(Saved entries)
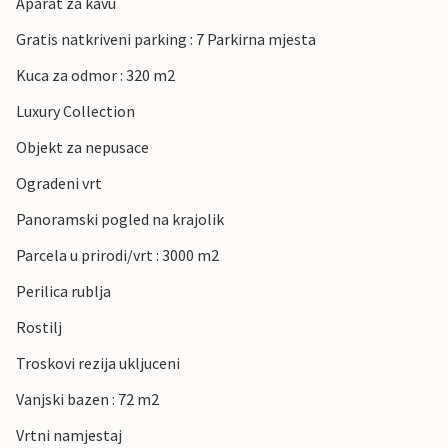
Aparat za kavu
Gratis natkriveni parking : 7 Parkirna mjesta
Kuca za odmor : 320 m2
Luxury Collection
Objekt za nepusace
Ogradeni vrt
Panoramski pogled na krajolik
Parcela u prirodi/vrt : 3000 m2
Perilica rublja
Rostilj
Troskovi rezija ukljuceni
Vanjski bazen : 72 m2
Vrtni namjestaj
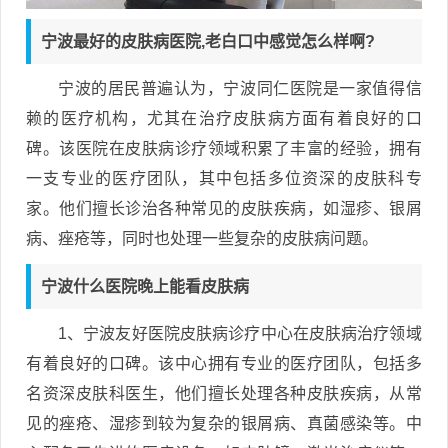
宁波最好的皮肤病医院,老白口中感觉怎么样啊?
宁波的居民普遍认为，宁波同仁医院是一家值得信
赖的医疗机构，尤其在治疗皮肤病方面有着良好的口
碑。该医院在皮肤病诊疗领域积累了丰富的经验，拥有
一支专业的医疗团队，其中包括多位资深的皮肤科专
家。他们擅长诊治各种常见的皮肤疾病，如湿疹、银屑
病、痤疮等，同时也处理一些复杂的皮肤病问题。
宁波什么医院晚上能看皮肤病
1、宁波友好医院皮肤病诊疗中心在皮肤病治疗领域
有着良好的口碑。该中心拥有专业的医疗团队，包括多
名资深皮肤科医生，他们擅长处理各种皮肤疾病，从常
见的痤疮、湿疹到较为复杂的银屑病、真菌感染等。中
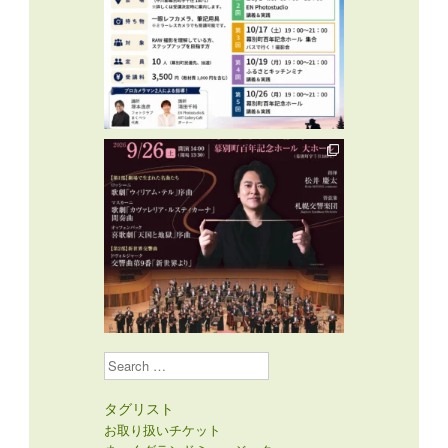
Search
タグリスト
お取り扱いチケット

### Problem statement
Exclude every picture, then reproduce the remaining data character for character.

### Result below
Aparat za kavu
Gratis natkriveni parking : 7 Parkirna mjesta
Kuca za odmor : 320 m2
Luxury Collection
Objekt za nepusace
Ogradeni vrt
Panoramski pogled na krajolik
Parcela u prirodi/vrt : 3000 m2
Perilica rublja
Rostilj
Troskovi rezija ukljuceni
Vanjski bazen : 72 m2
Vrtni namjestaj
宁波最好的皮肤病医院,老白口中感觉怎么样啊?
宁波的居民普遍认为，宁波同仁医院是一家值得信
赖的医疗机构，尤其在治疗皮肤病方面有着良好的口
碑。该医院在皮肤病诊疗领域积累了丰富的经验，拥有
一支专业的医疗团队，其中包括多位资深的皮肤科专
家。他们擅长诊治各种常见的皮肤疾病，如湿疹、银屑
病、痤疮等，同时也处理一些复杂的皮肤病问题。
宁波什么医院晚上能看皮肤病
1、宁波友好医院皮肤病诊疗中心在皮肤病治疗领域
有着良好的口碑。该中心拥有专业的医疗团队，包括多
名资深皮肤科医生，他们擅长处理各种皮肤疾病，从常
见的痤疮、湿疹到较为复杂的银屑病、真菌感染等。中
Search
タグリスト
お取り扱いチケット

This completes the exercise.